*EXCERPTED DATA:*

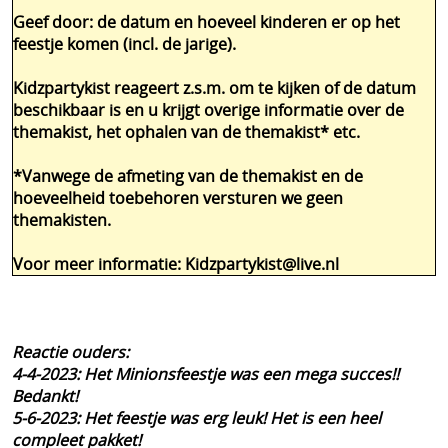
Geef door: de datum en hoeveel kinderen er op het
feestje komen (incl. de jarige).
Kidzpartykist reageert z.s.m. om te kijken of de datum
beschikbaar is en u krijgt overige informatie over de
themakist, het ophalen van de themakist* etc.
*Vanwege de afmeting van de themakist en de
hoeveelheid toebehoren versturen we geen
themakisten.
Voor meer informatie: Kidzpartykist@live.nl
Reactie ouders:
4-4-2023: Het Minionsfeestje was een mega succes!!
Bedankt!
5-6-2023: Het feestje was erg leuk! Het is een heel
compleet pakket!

* * *

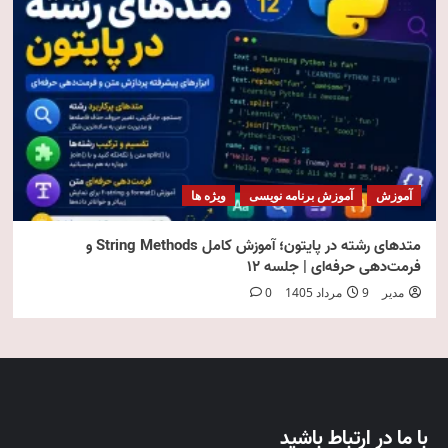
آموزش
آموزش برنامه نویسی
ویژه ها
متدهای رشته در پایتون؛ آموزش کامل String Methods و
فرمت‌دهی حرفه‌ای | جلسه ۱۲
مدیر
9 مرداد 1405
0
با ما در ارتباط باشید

==

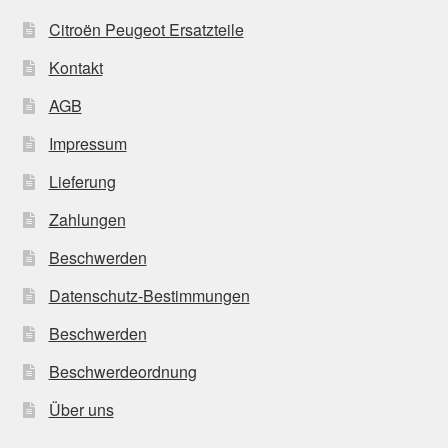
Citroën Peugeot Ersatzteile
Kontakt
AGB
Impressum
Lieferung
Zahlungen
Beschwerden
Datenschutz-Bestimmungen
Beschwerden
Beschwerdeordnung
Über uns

*WHAT TO WORK ON:*
Which lines of the listing contain the string "Kidzpartykist"? Copy each of them.

*RESPONSE TO THIS TASK:*
Kidzpartykist reageert z.s.m. om te kijken of de datum
Voor meer informatie: Kidzpartykist@live.nl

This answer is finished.